Eso era lo que no entendían el resto de sus compatriotas cuando reclamaban el poder de una mujer. Este no se podía tomar mediante la brutalidad, no completamente, la única forma de reclamarlo en toda su pureza era mediante el placer y la entrega. Eso no significaba que la brutalidad no tomaba parte, la mayoría de las voces, la violencia, el miedo, seguido de la compasión era la mejor forma para persuadir el camino de la entrega última y final.

Y si era el poder lo que lo ataba a una mujer, bueno, digamos que iba a estar mucho tiempo amarrado a la muchacha que seguía insistiendo con escapársele de las manos.

Waro se detuvo cuando vio que una figura se interpuso en el camino, y lo sacó de la línea de sus pensamientos. Sonrió en cuanto la vio, pero la sonrisa no le duró mucho, se convirtió en una mueca silenciosa en cuanto la mujer desató su magia y los árboles comenzaron a caer, y a bloquearles el paso. Waro se detuvo justo antes de que un tronco de unos cien años lo aplastara. Eleo, uno de sus hombres no tuvo la misma suerte. Waro se quedó mirando unos segundos cómo la sangre se expandía y se perdía rápidamente en la tierra, como si el bosque lo estuviera succionando. Lo cual tenía lógica. Ese bosque era uno de los más antiguos de la zona, había crecido junto con la aparición de la oscuridad y exigía el mismo tributo que ella.

–Nariana –la saludó Waro con una sonrisa, a pesar de que el odio le gritaba que la asesinara lentamente– ¿No crees que ya es tiempo de cortar con el juego?
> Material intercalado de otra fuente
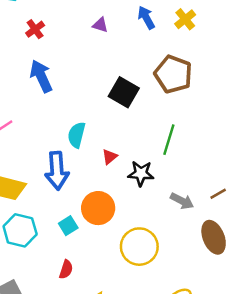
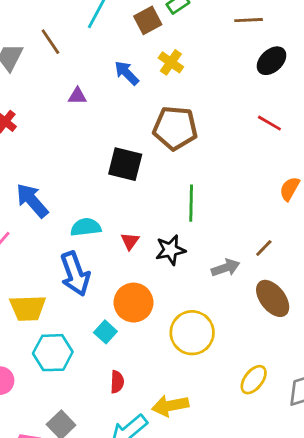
blue arrow: (41, 76) -> (32, 201), moved
cyan semicircle: (76, 135) -> (86, 227), turned 85
gray arrow: (182, 201) -> (225, 268), turned -30

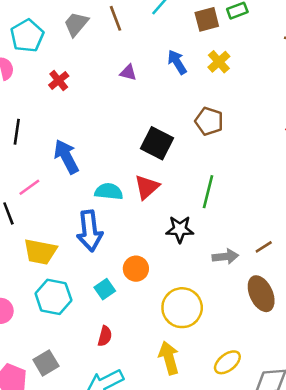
brown pentagon: (175, 128) -> (209, 121), size x0.7
red triangle: (130, 241) -> (147, 187), moved, size x1.5
orange circle: (134, 303) -> (136, 269), size x0.7
yellow arrow: (170, 406) -> (169, 358), moved, turned 72

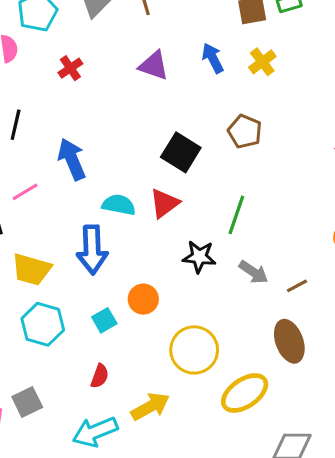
purple triangle: (128, 73) -> (154, 66), size x1.5
gray arrow: (225, 257) -> (254, 272), moved, turned 35
yellow arrow: (169, 358) -> (150, 407), moved, turned 72
yellow ellipse: (227, 362) -> (245, 393), moved, size x1.4

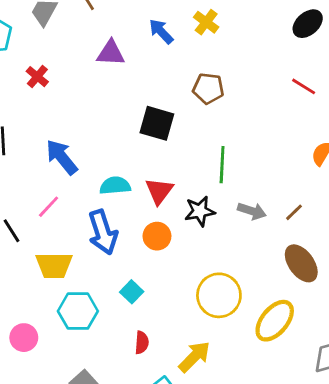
pink line: (25, 192) -> (49, 207), moved
red triangle: (164, 203) -> (159, 191), moved
orange circle: (143, 299) -> (157, 236), moved

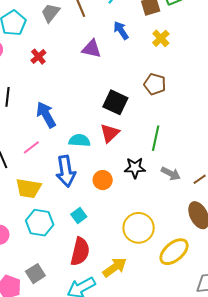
blue arrow: (161, 31) -> (121, 30), moved
red triangle: (159, 191) -> (110, 133), moved
red semicircle: (142, 343) -> (80, 252), size x1.8

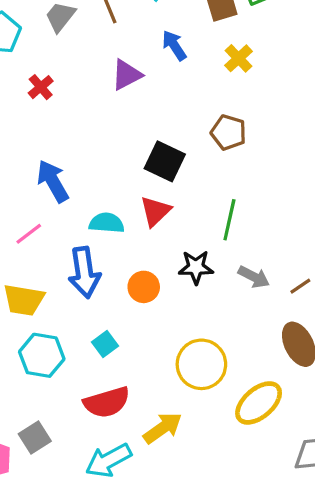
purple triangle: (92, 49) -> (127, 75), turned -40
red semicircle: (80, 252) -> (107, 402), turned 60

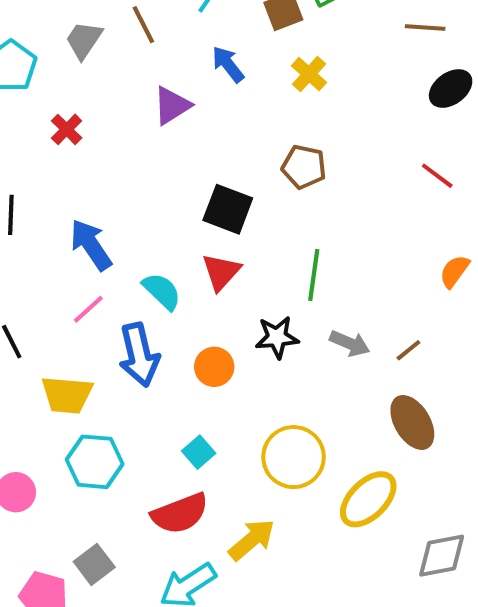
cyan semicircle: (107, 223) -> (162, 291), turned 44
pink line: (29, 234) -> (88, 309), moved
cyan square: (105, 344) -> (199, 452), moved

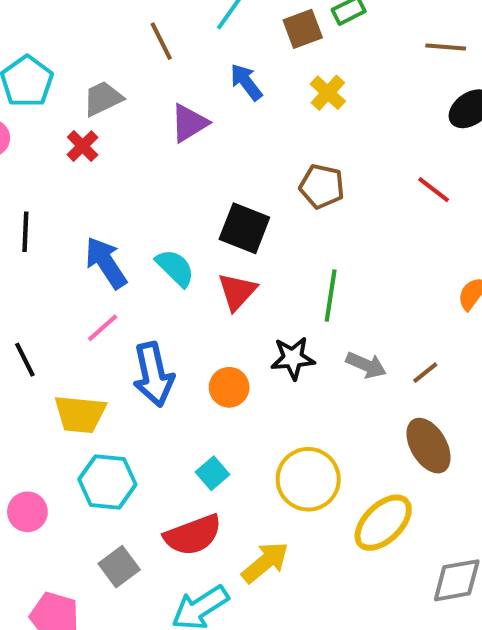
gray trapezoid: (84, 40) -> (103, 98), moved, turned 30
red line: (437, 176) -> (434, 190), moved
cyan semicircle: (162, 291) -> (175, 268), moved
gray square: (94, 564) -> (119, 567), moved

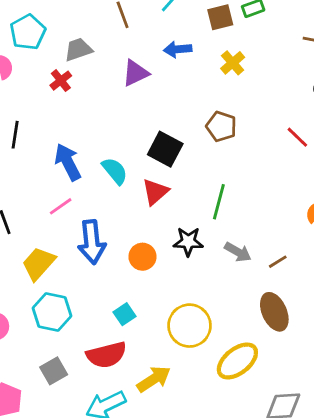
blue arrow: (246, 82) -> (178, 49), turned -64
yellow trapezoid: (80, 414) -> (39, 264), turned 120

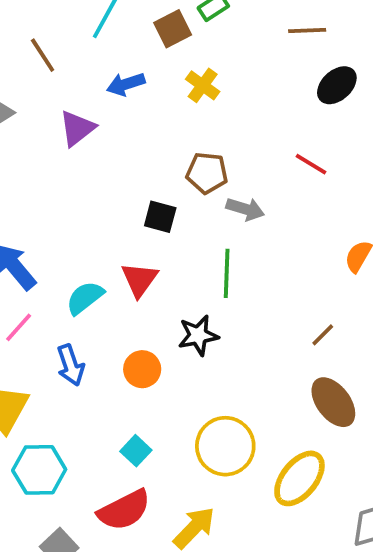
black square: (165, 149) -> (160, 217), moved, size x0.7
cyan semicircle: (115, 171) -> (85, 298), moved, turned -76
blue arrow: (92, 242) -> (71, 365), size x0.7
gray arrow: (238, 252) -> (245, 209), moved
Sé que lo has visto también, Muna es mía, no hay nada que puedas hacer para evitarlo.

La anciana sonrió.

–Sí, lo he visto –admitió–. Pero no es tiempo aún.

–Esa no es tu decisión.

–No voy a dejar que mi nieta esté bajo tu puño.

–No está en tu poder –sonrió Waro–. No puedes detenerme –desmontó y comenzó a caminar hasta estar frente a ella.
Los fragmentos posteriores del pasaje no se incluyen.